What the exercise asks:
On how many lines of these entries does the word "gemäß" occur? State the number alone.

Stored records:
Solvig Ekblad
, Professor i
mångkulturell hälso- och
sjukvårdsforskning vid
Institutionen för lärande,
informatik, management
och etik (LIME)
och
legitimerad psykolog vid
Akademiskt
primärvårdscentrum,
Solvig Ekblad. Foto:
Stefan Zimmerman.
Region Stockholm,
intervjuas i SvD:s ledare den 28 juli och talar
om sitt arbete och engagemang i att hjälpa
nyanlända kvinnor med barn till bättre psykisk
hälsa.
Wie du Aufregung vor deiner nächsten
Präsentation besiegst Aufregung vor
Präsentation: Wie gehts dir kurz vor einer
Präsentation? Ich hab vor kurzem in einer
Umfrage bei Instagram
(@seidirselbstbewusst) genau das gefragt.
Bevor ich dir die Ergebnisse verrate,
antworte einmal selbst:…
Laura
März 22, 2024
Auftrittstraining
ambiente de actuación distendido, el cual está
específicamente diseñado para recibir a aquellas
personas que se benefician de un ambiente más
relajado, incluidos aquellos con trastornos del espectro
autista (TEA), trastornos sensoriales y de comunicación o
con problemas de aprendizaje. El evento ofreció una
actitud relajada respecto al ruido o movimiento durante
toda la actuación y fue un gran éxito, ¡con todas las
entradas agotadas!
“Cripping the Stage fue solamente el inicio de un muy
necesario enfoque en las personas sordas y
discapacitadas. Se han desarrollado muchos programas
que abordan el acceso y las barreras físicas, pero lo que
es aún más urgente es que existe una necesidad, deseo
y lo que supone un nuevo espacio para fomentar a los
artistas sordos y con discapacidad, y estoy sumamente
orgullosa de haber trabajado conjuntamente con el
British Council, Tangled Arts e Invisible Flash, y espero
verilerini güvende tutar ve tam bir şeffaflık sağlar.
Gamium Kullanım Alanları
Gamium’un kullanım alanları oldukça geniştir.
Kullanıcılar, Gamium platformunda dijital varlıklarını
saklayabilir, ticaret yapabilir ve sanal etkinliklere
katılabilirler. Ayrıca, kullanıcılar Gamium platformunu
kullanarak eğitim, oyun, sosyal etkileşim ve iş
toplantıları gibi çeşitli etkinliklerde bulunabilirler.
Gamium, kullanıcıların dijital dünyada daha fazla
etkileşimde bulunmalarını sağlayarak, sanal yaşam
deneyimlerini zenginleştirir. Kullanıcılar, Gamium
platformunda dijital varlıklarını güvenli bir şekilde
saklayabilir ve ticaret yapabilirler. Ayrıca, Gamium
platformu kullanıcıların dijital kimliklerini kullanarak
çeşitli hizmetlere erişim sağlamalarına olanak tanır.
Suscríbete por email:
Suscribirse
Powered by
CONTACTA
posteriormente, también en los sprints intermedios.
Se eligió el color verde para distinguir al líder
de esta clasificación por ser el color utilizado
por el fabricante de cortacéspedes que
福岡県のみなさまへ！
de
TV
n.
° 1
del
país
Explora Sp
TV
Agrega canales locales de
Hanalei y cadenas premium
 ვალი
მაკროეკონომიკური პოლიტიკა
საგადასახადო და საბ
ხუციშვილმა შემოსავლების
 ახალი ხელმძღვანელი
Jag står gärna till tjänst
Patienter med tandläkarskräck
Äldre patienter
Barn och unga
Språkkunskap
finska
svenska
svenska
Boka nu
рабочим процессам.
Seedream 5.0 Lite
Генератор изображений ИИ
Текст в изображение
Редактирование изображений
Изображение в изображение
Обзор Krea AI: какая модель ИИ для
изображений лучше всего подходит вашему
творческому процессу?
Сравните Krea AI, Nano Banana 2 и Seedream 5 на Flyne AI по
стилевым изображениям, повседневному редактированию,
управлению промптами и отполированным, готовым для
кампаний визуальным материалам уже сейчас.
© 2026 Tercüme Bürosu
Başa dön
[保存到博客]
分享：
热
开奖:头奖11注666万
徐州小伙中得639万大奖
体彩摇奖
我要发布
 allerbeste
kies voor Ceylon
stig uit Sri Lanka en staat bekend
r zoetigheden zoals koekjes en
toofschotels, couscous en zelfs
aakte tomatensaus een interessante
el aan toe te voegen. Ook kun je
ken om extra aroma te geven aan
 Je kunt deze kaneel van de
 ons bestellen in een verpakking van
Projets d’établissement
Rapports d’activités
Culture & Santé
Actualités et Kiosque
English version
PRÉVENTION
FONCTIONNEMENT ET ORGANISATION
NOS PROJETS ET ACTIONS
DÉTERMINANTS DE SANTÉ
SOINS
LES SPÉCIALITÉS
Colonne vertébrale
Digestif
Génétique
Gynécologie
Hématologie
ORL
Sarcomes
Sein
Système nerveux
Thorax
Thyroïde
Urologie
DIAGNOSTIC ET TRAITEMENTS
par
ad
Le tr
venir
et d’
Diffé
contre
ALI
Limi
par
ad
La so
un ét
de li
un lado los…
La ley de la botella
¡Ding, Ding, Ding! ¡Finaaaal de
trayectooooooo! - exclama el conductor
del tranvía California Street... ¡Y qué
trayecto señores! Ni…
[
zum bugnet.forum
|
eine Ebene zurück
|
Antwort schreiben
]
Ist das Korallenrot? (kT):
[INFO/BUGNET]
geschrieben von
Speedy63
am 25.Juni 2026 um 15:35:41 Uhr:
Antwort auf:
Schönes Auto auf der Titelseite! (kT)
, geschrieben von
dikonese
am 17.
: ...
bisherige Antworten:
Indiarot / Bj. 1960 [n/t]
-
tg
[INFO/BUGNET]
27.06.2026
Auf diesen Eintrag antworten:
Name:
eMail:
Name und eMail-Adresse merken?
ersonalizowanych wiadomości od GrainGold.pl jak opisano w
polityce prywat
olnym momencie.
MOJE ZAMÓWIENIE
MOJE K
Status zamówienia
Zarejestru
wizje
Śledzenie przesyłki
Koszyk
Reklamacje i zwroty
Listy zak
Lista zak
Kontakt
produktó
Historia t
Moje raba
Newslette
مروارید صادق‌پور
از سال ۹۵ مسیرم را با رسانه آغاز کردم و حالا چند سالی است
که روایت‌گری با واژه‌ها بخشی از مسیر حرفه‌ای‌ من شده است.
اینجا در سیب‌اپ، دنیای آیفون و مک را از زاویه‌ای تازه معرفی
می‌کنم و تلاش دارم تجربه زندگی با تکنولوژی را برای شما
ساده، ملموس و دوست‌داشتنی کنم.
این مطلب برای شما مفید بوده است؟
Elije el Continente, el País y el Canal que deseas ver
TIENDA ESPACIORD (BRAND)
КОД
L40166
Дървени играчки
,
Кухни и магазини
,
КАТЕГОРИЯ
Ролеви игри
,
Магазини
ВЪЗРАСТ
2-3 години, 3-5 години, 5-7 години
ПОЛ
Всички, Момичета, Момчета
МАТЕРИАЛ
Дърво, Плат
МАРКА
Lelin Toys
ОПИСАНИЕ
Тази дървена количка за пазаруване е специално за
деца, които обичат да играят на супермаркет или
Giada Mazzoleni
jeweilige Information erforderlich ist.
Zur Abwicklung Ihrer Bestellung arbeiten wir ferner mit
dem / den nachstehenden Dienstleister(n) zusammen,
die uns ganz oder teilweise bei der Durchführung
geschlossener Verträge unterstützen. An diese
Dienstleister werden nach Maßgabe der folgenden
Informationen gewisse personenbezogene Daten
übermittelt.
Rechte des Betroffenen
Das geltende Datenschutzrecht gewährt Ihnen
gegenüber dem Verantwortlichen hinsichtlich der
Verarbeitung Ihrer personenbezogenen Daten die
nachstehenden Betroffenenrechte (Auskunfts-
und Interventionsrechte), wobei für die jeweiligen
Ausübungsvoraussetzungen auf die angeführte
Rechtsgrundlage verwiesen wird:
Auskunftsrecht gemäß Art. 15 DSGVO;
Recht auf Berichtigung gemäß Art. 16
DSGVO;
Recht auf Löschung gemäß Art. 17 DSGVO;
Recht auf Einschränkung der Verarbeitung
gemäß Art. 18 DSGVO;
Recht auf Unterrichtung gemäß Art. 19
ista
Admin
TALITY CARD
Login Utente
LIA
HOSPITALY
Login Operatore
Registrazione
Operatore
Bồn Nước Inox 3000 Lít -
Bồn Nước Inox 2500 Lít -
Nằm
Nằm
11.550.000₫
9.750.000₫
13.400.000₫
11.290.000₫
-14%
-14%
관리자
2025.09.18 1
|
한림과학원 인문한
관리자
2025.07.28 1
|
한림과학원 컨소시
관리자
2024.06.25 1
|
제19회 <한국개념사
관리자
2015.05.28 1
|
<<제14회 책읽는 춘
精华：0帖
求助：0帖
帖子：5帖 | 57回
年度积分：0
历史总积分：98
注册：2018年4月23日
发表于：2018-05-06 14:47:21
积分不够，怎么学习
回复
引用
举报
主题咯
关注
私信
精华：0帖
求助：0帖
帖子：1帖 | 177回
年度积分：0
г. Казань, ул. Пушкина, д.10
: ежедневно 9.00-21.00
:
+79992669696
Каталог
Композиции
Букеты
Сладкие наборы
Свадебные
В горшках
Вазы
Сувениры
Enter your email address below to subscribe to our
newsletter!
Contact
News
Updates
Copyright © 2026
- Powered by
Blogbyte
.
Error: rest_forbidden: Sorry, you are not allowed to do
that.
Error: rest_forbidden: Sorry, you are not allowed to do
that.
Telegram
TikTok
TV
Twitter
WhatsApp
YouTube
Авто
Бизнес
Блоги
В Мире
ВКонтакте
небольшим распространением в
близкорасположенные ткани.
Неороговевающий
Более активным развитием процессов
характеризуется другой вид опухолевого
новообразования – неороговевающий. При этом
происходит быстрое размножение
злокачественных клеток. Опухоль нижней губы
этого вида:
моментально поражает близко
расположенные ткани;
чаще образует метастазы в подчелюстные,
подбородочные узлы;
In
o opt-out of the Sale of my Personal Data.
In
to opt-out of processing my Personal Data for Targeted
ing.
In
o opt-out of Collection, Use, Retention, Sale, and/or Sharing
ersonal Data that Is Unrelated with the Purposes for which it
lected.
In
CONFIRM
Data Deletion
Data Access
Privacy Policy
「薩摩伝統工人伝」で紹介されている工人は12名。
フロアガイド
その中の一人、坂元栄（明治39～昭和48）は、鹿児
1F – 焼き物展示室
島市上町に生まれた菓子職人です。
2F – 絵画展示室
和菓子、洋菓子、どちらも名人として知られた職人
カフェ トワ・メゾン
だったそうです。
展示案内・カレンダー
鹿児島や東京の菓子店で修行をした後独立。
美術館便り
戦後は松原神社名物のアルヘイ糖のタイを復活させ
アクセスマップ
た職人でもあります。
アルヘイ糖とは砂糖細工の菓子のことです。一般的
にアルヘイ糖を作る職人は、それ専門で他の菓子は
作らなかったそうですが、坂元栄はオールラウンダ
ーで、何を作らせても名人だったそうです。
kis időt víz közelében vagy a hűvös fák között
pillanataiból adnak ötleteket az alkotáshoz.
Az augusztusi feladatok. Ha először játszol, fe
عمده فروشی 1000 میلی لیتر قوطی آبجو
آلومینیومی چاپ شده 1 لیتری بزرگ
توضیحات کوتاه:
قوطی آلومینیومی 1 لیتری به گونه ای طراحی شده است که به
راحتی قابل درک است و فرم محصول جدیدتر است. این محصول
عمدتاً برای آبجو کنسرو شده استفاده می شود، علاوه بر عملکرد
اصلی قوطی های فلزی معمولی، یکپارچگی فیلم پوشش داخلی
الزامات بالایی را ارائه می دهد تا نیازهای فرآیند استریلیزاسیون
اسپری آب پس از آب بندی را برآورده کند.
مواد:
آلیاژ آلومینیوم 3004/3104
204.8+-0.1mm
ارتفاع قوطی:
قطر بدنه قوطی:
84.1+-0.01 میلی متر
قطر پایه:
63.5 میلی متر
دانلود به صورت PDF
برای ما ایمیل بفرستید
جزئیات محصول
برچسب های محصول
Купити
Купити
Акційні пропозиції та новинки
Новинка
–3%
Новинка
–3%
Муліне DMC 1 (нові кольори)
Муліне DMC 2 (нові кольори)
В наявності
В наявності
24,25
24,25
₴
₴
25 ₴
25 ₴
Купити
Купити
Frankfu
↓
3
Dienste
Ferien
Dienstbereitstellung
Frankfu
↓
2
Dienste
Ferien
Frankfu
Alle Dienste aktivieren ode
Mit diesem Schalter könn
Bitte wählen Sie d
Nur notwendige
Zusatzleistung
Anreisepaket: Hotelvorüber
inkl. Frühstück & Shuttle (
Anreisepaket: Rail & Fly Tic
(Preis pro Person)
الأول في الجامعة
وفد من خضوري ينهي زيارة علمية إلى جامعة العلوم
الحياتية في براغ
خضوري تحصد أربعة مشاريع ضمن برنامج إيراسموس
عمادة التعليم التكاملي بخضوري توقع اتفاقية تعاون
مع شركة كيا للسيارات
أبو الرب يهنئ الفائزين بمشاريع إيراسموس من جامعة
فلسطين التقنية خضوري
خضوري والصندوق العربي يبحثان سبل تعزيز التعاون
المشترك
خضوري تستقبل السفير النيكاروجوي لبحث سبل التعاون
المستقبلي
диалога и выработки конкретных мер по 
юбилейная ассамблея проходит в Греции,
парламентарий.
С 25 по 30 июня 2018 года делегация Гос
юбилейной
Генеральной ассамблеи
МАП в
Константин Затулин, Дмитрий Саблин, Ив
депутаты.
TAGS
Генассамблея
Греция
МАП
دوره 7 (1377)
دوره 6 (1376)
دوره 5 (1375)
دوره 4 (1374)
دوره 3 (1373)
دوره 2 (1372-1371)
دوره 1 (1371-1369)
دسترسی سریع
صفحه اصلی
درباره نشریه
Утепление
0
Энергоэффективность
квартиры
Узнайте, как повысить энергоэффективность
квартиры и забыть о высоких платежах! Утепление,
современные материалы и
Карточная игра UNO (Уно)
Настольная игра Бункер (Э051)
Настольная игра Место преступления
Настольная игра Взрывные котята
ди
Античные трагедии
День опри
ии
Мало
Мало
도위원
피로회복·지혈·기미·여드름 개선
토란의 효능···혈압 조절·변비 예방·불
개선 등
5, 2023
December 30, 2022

Your solution:
5